Título: No Supremo, PT tenta enquadrar a CPI dos Bingos
Autor: Mariângela Gallucci
Fonte: O Estado de São Paulo, 17/03/2006, Nacional, p. A5

Liminar petista propõe tirar do relatório tudo sobre caixa 2, caso Celso Daniel e denúncias de Ribeirão

A liminar pedida ontem pelo senador Tião Viana (PT-AC) acirrou os ânimos no Congresso. Não à toa. Além de solicitar a suspensão do depoimento do caseiro Francenildo Costa, o pedido feito ao Supremo Tribunal Federal (STF) pretende expurgar do relatório final da CPI dos Bingos documentos relacionados ao assassinato do prefeito Celso Daniel, à administração petista em Ribeirão Preto, aos empréstimos entre filiados do PT e ao caixa dois de campanha.

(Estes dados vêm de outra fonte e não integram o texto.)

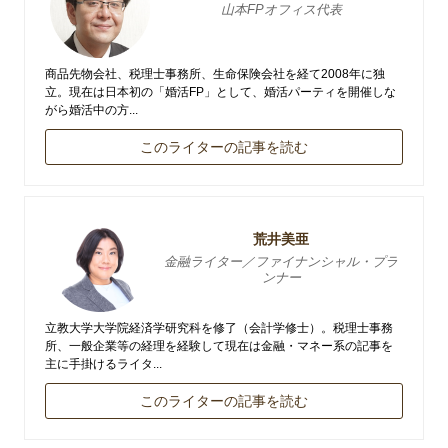
山本FPオフィス代表
商品先物会社、税理士事務所、生命保険会社を経て2008年に独
立。現在は日本初の「婚活FP」として、婚活パーティを開催しな
がら婚活中の方...
このライターの記事を読む
荒井美亜
金融ライター／ファイナンシャル・プラ
ンナー
立教大学大学院経済学研究科を修了（会計学修士）。税理士事務
所、一般企業等の経理を経験して現在は金融・マネー系の記事を
主に手掛けるライタ...
このライターの記事を読む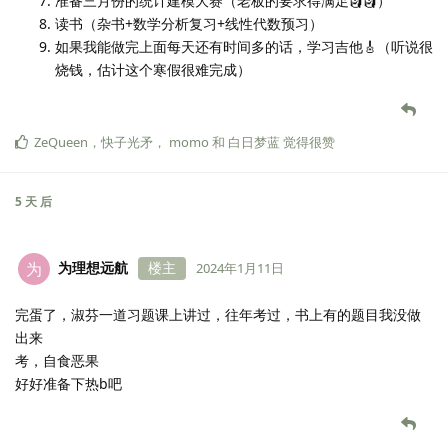
准备三月份的统计建模大赛（老板的要求得满足🗿🗿）
读书（杂书+数学分析复习+线性代数预习）
如果我能做完上面每天还有时间多的话，学习吉他🎸（听说很
烧钱，估计这个寒假很难完成）
ZeQueen
，
快子光矛
，
momo
和
白日梦蓝
觉得很赞
5 天
后
为理想远航
楼主
为
2024年1月11日
完蛋了，淑芬一道习题课上讲过，往年考过，书上有的题目我没做
出来
考，自食恶果
好好准备下热b吧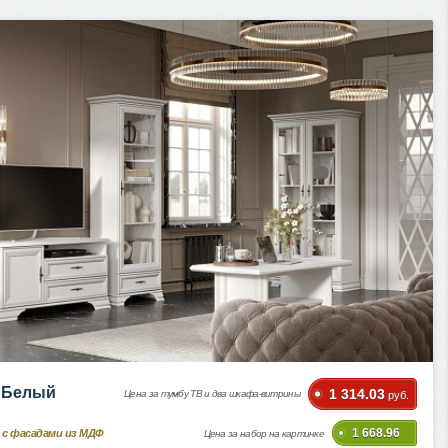
i Белый
1 314.03
Цена за тумбу ТВ и два шкафа-витрины
руб.
1 668.96
 с фасадами из МДФ
Цена за набор на картинке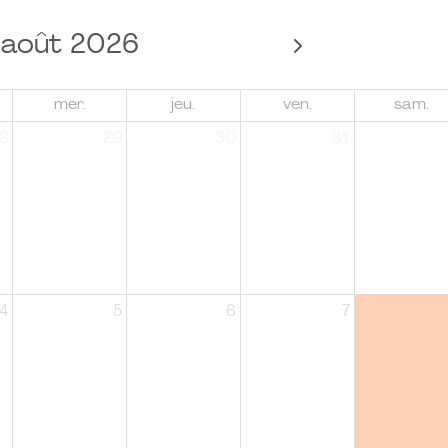
août 2026
mer.
jeu.
ven.
sam.
8
29
30
31
4
5
6
7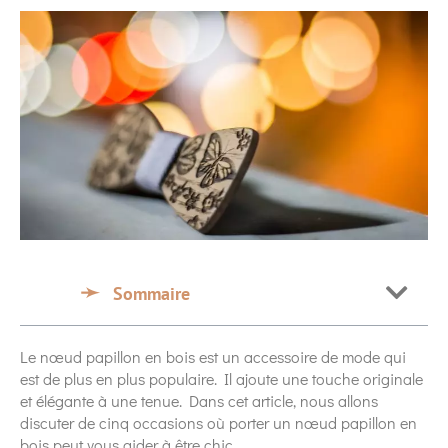
Sommaire
Le nœud papillon en bois est un accessoire de mode qui
est de plus en plus populaire. Il ajoute une touche originale
et élégante à une tenue. Dans cet article, nous allons
discuter de cinq occasions où porter un nœud papillon en
bois peut vous aider à être chic.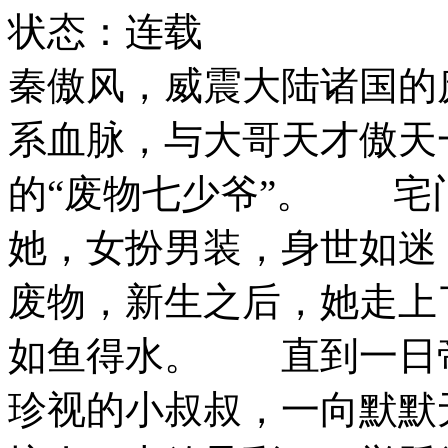
状态：连载
秦傲风，威震大陆诸国的
系血脉，与大哥天才傲天
的“废物七少爷”。 宅
她，女扮男装，身世如迷
废物，新生之后，她走上
如鱼得水。 直到一日
珍视的小叔叔，一向默默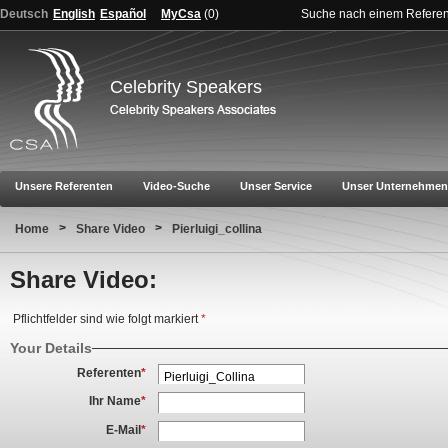
Deutsch
English
Español
MyCsa
(
0
)
Suche nach einem Refere
Celebrity Speakers
Unsere Referenten
Video-Suche
Unser Service
Unser Unternehmen
>
>
Home
Share Video
Pierluigi_collina
Share Video:
Pflichtfelder sind wie folgt markiert
*
Your Details
Referenten
*
Ihr Name
*
E-Mail
*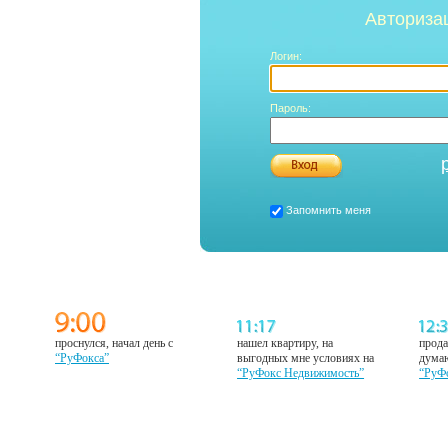
Авториза
Логин:
Пароль:
Запомнить меня
проснулся, начал день с
нашел квартиру, на
прода
“РуФокса”
выгодных мне условиях на
думаю
“РуФокс Недвижимость”
“РуФ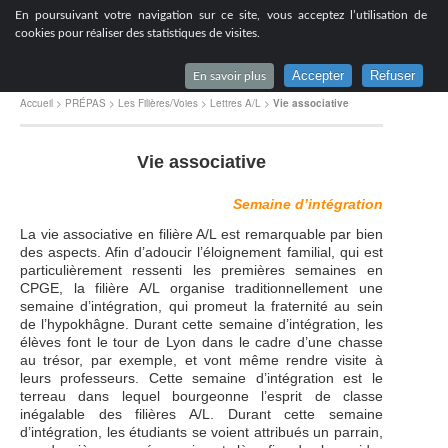
[
En poursuivant votre navigation sur ce site, vous acceptez l’utilisation de
Lycée du Parc à Lyon
cookies pour réaliser des statistiques de visites.
Accepter
Refuser
En savoir plus
Accueil
>
PRÉPAS
>
Les Filières/Voies
>
Lettres A/L
>
Vie associative
Vie associative
Semaine d’intégration
La vie associative en filière A/L est remarquable par bien
des aspects. Afin d’adoucir l’éloignement familial, qui est
particulièrement ressenti les premières semaines en
CPGE, la filière A/L organise traditionnellement une
semaine d’intégration, qui promeut la fraternité au sein
de l’hypokhâgne. Durant cette semaine d’intégration, les
élèves font le tour de Lyon dans le cadre d’une chasse
au trésor, par exemple, et vont même rendre visite à
leurs professeurs. Cette semaine d’intégration est le
terreau dans lequel bourgeonne l’esprit de classe
inégalable des filières A/L. Durant cette semaine
d’intégration, les étudiants se voient attribués un parrain,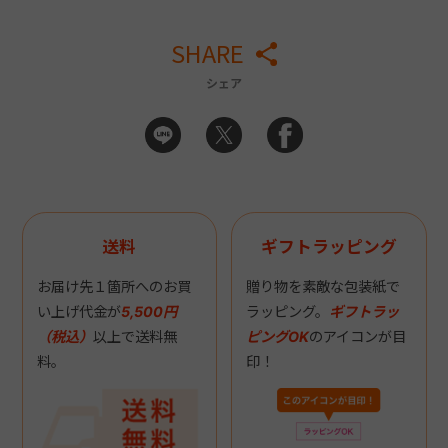
SHARE
シェア
送料
ギフトラッピング
お届け先１箇所へのお買
贈り物を素敵な包装紙で
い上げ代金が
5,500円
ラッピング。
ギフトラッ
（税込）
以上で送料無
ピングOK
のアイコンが目
料。
印！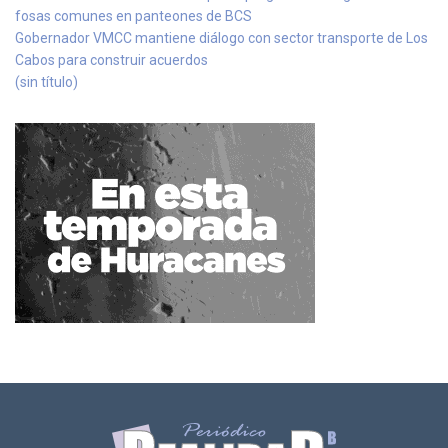
fosas comunes en panteones de BCS
Gobernador VMCC mantiene diálogo con sector transporte de Los
Cabos para construir acuerdos
(sin título)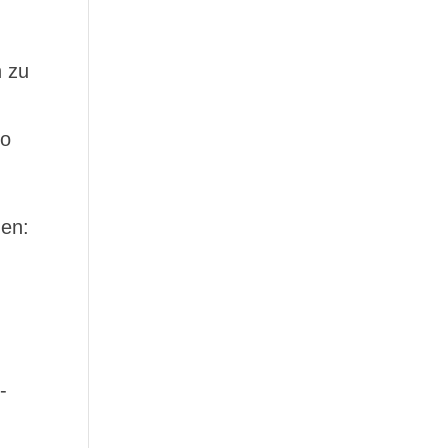
h zu
ro
en:
-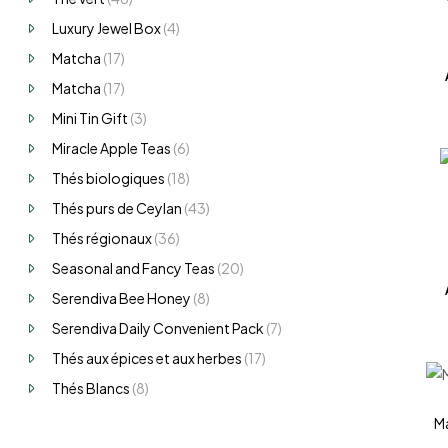
Luxury Jewel Box
(4)
Matcha
(17)
Matcha
(17)
Mini Tin Gift
(3)
Miracle Apple Teas
(6)
Thés biologiques
(18)
Thés purs de Ceylan
(43)
Thés régionaux
(36)
Seasonal and Fancy Teas
(20)
Serendiva Bee Honey
(8)
Serendiva Daily Convenient Pack
(7)
Thés aux épices et aux herbes
(17)
Thés Blancs
(8)
Ma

Ontem, o ministro Cezar Peluso concedeu apenas parte do que foi requerido - suspendendo o depoimento do caseiro. Mas o tribunal deverá no futuro decidir sobre as outras questões levantadas por Viana.

Na verdade, houve dois pedidos diferentes. O advogado Márcio Silva, que assina a ação movida pelo senador , explicou que primeiro fez o pedido de liminar com objetivos amplos. Como imaginava que Peluso não concederia uma liminar com essa extensão - e, de fato, o ministro rejeitou o pedido -, Silva entrou com uma nova solicitação de liminar, apenas para que o depoimento do caseiro fosse suspenso. E obteve sucesso.

Não há data prevista para o julgamento do mérito da ação pelo Supremo. Silva explicou que nesse julgamento o STF terá de se posicionar sobre os parâmetros de funcionamento das CPI.

Em seu despacho de ontem, Peluso afirmou que se a CPI se perde na investigação de fatos que não têm relação com o seu objeto pode configurar desvio e esvaziamento de finalidade, inutilizando o trabalho desenvolvido e "afrontando a destinação constitucional, que é a de servir de instrumento poderoso do Parlamento no exercício da alta função política de fiscalização".

Peluso observou que no requerimento para o caseiro depor não há menção à possibilidade de ele conhecer a origem do dinheiro que disse ter sido distribuído na mansão. "Noutras palavras, seu depoimento em nada ajudaria a esclarecer ou provar a suposição de que seria dinheiro oriundo de casas de jogo!", afirmou, em despacho.

O direito à intimidade, previsto na Constituição, também serviu de parâmetro para o julgamento. "Outros fatos, ainda que censuráveis do ponto de vista dos costumes ou da moral social, à medida que só respeitam à vida privada das pessoas, não podem, sequer em tese, ser objeto de CPI, porque a esta só é dado investigar assunto sobre o qual tenha competência legislativa do Parlamento. Vida e negócios privados, enquanto tais, sem vínculo com interesse coletivo, esses não entram na competência legislativa do Parlamento e, portanto, estão fora do alcance de CPI", concluiu o ministro.

A decisão de Peluso de suspender o depoimento do caseiro dividiu opiniões no Supremo. Alguns ministros, como o presidente do STF, Nelson Jobim, elogiaram a decisão. Mas há integrantes do tribunal que consideraram que não foi apropriada. As dúvidas somente deverão ser dirimidas durante o julgamento do mérito da ação protocolada ontem.

Nada mau para um depoimento que já começou polêmico. Ontem, antes de o caseiro começar a depor, o presidente da CPI, Efraim Morais (PFL-PB), decidiu realizar sessão aberta. Os governistas reagiram. A senadora Ideli Salvatti (PT-SC), por exemplo, disse que a CPI não deveria se portar como se fosse o programa Big Brother.